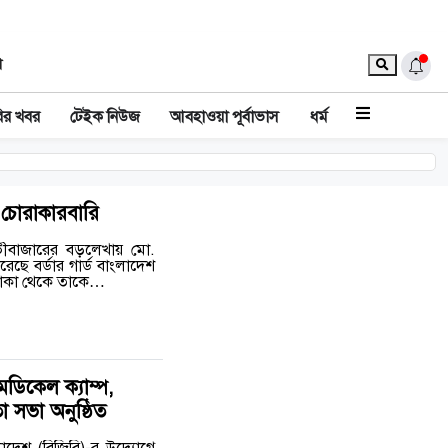
া
ির খবর
টেইক নিউজ
আবহাওয়া পূর্বাভাস
ধর্ম
 চোরাকারবারি
ভীবাজারের বড়লেখায় মো.
ছে বর্ডার গার্ড বাংলাদেশ
এলাকা থেকে তাকে…
েডিকেল ক্যাম্প,
া সভা অনুষ্ঠিত
লাদেশ (বিজিবি)-র উদ্যোগে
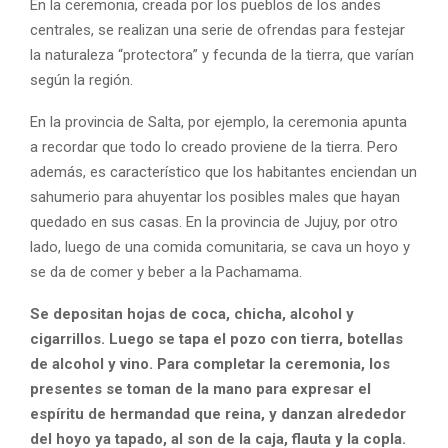
En la ceremonia, creada por los pueblos de los andes
centrales, se realizan una serie de ofrendas para festejar
la naturaleza “protectora” y fecunda de la tierra, que varían
según la región.
En la provincia de Salta, por ejemplo, la ceremonia apunta
a recordar que todo lo creado proviene de la tierra. Pero
además, es característico que los habitantes enciendan un
sahumerio para ahuyentar los posibles males que hayan
quedado en sus casas. En la provincia de Jujuy, por otro
lado, luego de una comida comunitaria, se cava un hoyo y
se da de comer y beber a la Pachamama.
Se depositan hojas de coca, chicha, alcohol y
cigarrillos. Luego se tapa el pozo con tierra, botellas
de alcohol y vino. Para completar la ceremonia, los
presentes se toman de la mano para expresar el
espíritu de hermandad que reina, y danzan alrededor
del hoyo ya tapado, al son de la caja, flauta y la copla.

■ **EXERCISE PROMPT**: Output exactly the lines from the one holding "presentes se toman" to the end of the material above, with both ends included.

■ **RESPONSE BOX**:
presentes se toman de la mano para expresar el
espíritu de hermandad que reina, y danzan alrededor
del hoyo ya tapado, al son de la caja, flauta y la copla.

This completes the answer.